Supplied information section start

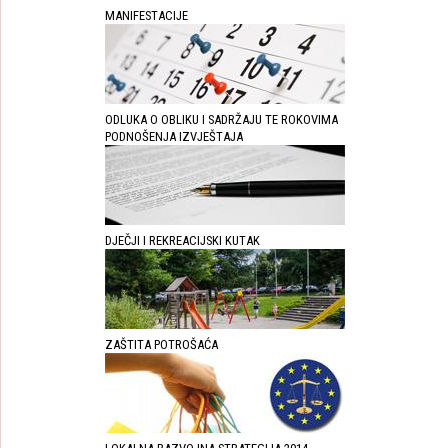
MANIFESTACIJE
ODLUKA O OBLIKU I SADRŽAJU TE ROKOVIMA
PODNOŠENJA IZVJEŠTAJA
DJEČJI I REKREACIJSKI KUTAK
ZAŠTITA POTROŠAĆA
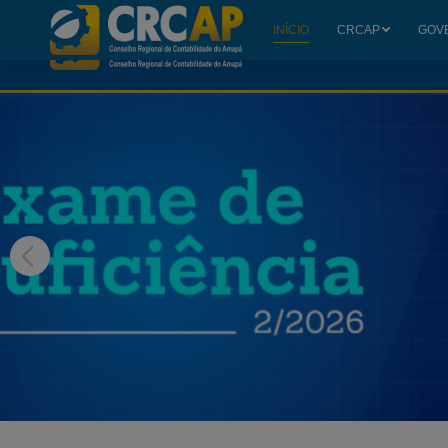
INÍCIO
CRCAP
GOV
INÍCIO
CRCAP
GOV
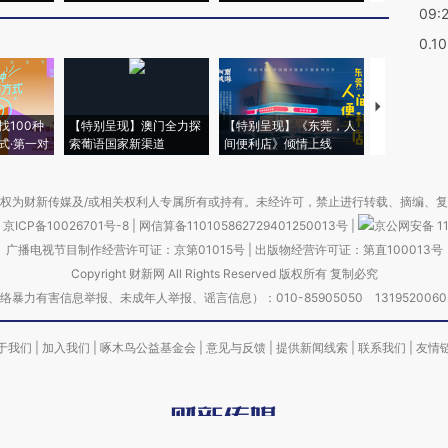
09:
0.1
【推广】走
找100种
【特别呈现】澳门全力探
【特别呈现】《东莞，人
会，让数智科
式·第一对
索葡语国家新渠道
间便利店》倾情上线
业
权为财新传媒及/或相关权利人专属所有或持有。未经许可，禁止进行转载、摘编、
京ICP备10026701号-8
|
网信算备110105862729401250013号
|
京公网安备 11
广播电视节目制作经营许可证：京第01015号
|
出版物经营许可证：第直100013号
Copyright 财新网 All Rights Reserved 版权所有 复制必究
害信息举报、未成年人举报、谣言信息）：010-85905050 13195200605 举报邮
于我们
|
加入我们
|
啄木鸟公益基金会
|
意见与反馈
|
提供新闻线索
|
联系我们
|
友情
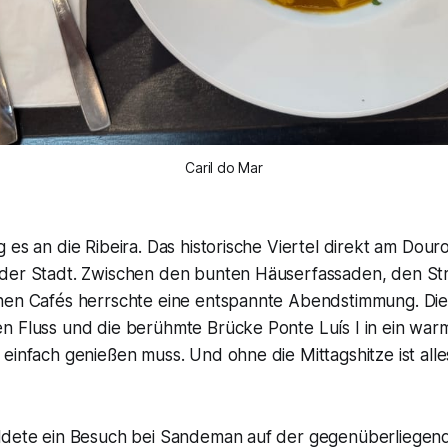
Caril do Mar
 es an die Ribeira. Das historische Viertel direkt am Dou
der Stadt. Zwischen den bunten Häuserfassaden, den S
hen Cafés herrschte eine entspannte Abendstimmung. Di
n Fluss und die berühmte Brücke Ponte Luís I in ein warm
einfach genießen muss. Und ohne die Mittagshitze ist alles
ldete ein Besuch bei Sandeman auf der gegenüberliegende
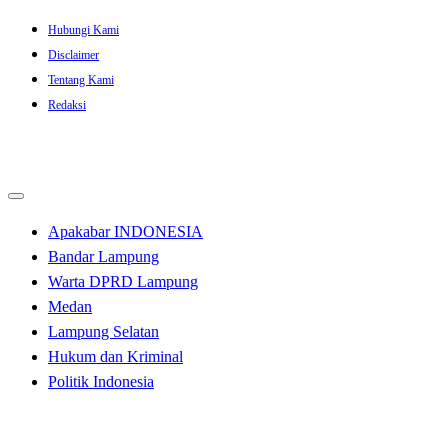
Skip
Hubungi Kami
to
Disclaimer
content
Tentang Kami
Redaksi
Apakabar INDONESIA
Bandar Lampung
Warta DPRD Lampung
Medan
Lampung Selatan
Hukum dan Kriminal
Politik Indonesia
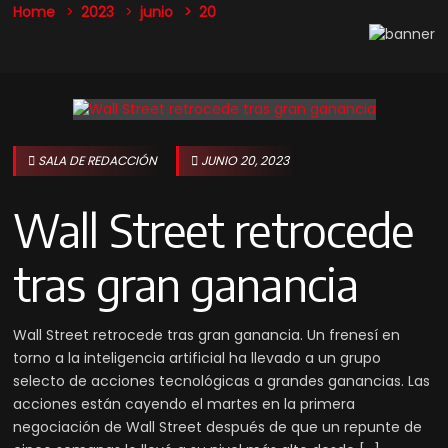
Home
2023
junio
20
SALA DE REDACCIÓN
JUNIO 20, 2023
Wall Street retrocede
tras gran ganancia
Wall Street retrocede tras gran ganancia. Un frenesí en
torno a la inteligencia artificial ha llevado a un grupo
selecto de acciones tecnológicas a grandes ganancias. Las
acciones están cayendo el martes en la primera
negociación de Wall Street después de que un repunte de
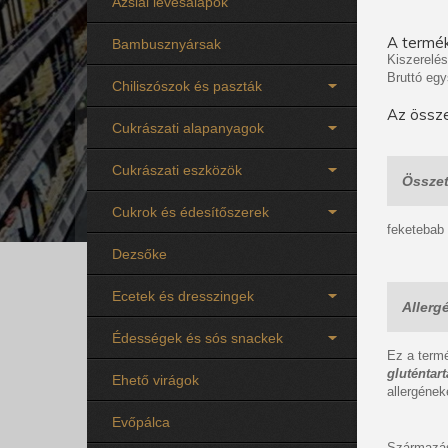
Ázsiai levesalapok
A termék
Bambusznyársak
Kiszerelés
Bruttó egy
Chiliszószok és paszták
Az össze
Cukrászati alapanyagok
Cukrászati eszközök
Összet
Cukrok és édesítőszerek
feketebab
Dezsőke
Ecetek és dresszingek
Allerg
Édességek és sós snackek
Ez a ter
gluténtar
Ehető virágok
allergének
Evőpálca
Származás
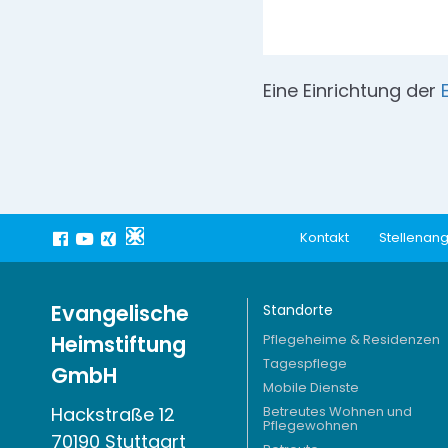
Eine Einrichtung der
Kontakt
Stellenan
Evangelische
Standorte
Heimstiftung
Pflegeheime & Residenzen
Tagespflege
GmbH
Mobile Dienste
Hackstraße 12
Betreutes Wohnen und
Pflegewohnen
70190 Stuttgart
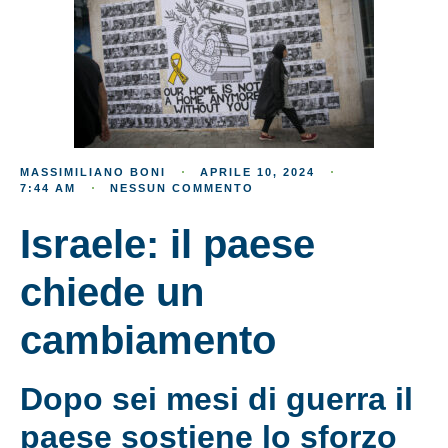
MASSIMILIANO BONI
APRILE 10, 2024
7:44 AM
NESSUN COMMENTO
Israele: il paese
chiede un
cambiamento
Dopo sei mesi di guerra il
paese sostiene lo sforzo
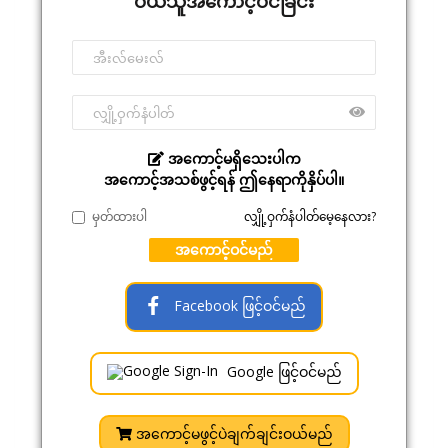
ဝယ်သူအကောင့်ဝင်ခြင်း
အကောင့်မရှိသေးပါက
အကောင့်အသစ်ဖွင့်ရန် ဤနေရာကိုနှိပ်ပါ။
မှတ်ထားပါ
လျှို့ဝှက်နံပါတ်မေ့နေလား?
အကောင့်ဝင်မည်
Facebook ဖြင့်ဝင်မည်
Google ဖြင့်ဝင်မည်
အကောင့်မဖွင့်ပဲချက်ချင်းဝယ်မည်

Supplied information section end

What is being asked: Set down all the lines above exactly as they appear, with no pictures.

Solved problem:
MANIFESTACIJE
ODLUKA O OBLIKU I SADRŽAJU TE ROKOVIMA
PODNOŠENJA IZVJEŠTAJA
DJEČJI I REKREACIJSKI KUTAK
ZAŠTITA POTROŠAĆA
INÍCIO
CRCAP
GOV
INÍCIO
CRCAP
GOV
09:
0.1
【推广】走
找100种
【特别呈现】澳门全力探
【特别呈现】《东莞，人
会，让数智科
式·第一对
索葡语国家新渠道
间便利店》倾情上线
业
权为财新传媒及/或相关权利人专属所有或持有。未经许可，禁止进行转载、摘编、
京ICP备10026701号-8
|
网信算备110105862729401250013号
|
京公网安备 11
广播电视节目制作经营许可证：京第01015号
|
出版物经营许可证：第直100013号
Copyright 财新网 All Rights Reserved 版权所有 复制必究
害信息举报、未成年人举报、谣言信息）：010-85905050 13195200605 举报邮
于我们
|
加入我们
|
啄木鸟公益基金会
|
意见与反馈
|
提供新闻线索
|
联系我们
|
友情
Caril do Mar
 es an die Ribeira. Das historische Viertel direkt am Dou
der Stadt. Zwischen den bunten Häuserfassaden, den S
hen Cafés herrschte eine entspannte Abendstimmung. Di
n Fluss und die berühmte Brücke Ponte Luís I in ein warm
einfach genießen muss. Und ohne die Mittagshitze ist alles
ldete ein Besuch bei Sandeman auf der gegenüberliegende
Skip
Hubungi Kami
to
Disclaimer
content
Tentang Kami
Redaksi
Apakabar INDONESIA
Bandar Lampung
Warta DPRD Lampung
Medan
Lampung Selatan
Hukum dan Kriminal
Politik Indonesia
Home
2023
junio
20
SALA DE REDACCIÓN
JUNIO 20, 2023
Wall Street retrocede
tras gran ganancia
Wall Street retrocede tras gran ganancia. Un frenesí en
torno a la inteligencia artificial ha llevado a un grupo
selecto de acciones tecnológicas a grandes ganancias. Las
acciones están cayendo el martes en la primera
negociación de Wall Street después de que un repunte de
Ázsiai levesalapok
A termék
Bambusznyársak
Kiszerelés
Bruttó egy
Chiliszószok és paszták
Az össze
Cukrászati alapanyagok
Cukrászati eszközök
Összet
Cukrok és édesítőszerek
feketebab
Dezsőke
Ecetek és dresszingek
Allerg
Édességek és sós snackek
Ez a ter
gluténtar
Ehető virágok
allergének
Evőpálca
Származás
Eine Einrichtung der
Kontakt
Stellenan
Evangelische
Standorte
Heimstiftung
Pflegeheime & Residenzen
Tagespflege
GmbH
Mobile Dienste
Hackstraße 12
Betreutes Wohnen und
Pflegewohnen
70190 Stuttgart
MASSIMILIANO BONI
APRILE 10, 2024
7:44 AM
NESSUN COMMENTO
Israele: il paese
chiede un
cambiamento
Dopo sei mesi di guerra il
paese sostiene lo sforzo
ဝယ်သူအကောင့်ဝင်ခြင်း
အကောင့်မရှိသေးပါက
အကောင့်အသစ်ဖွင့်ရန် ဤနေရာကိုနှိပ်ပါ။
မှတ်ထားပါ
လျှို့ဝှက်နံပါတ်မေ့နေလား?
အကောင့်ဝင်မည်
Facebook ဖြင့်ဝင်မည်
Google ဖြင့်ဝင်မည်
အကောင့်မဖွင့်ပဲချက်ချင်းဝယ်မည်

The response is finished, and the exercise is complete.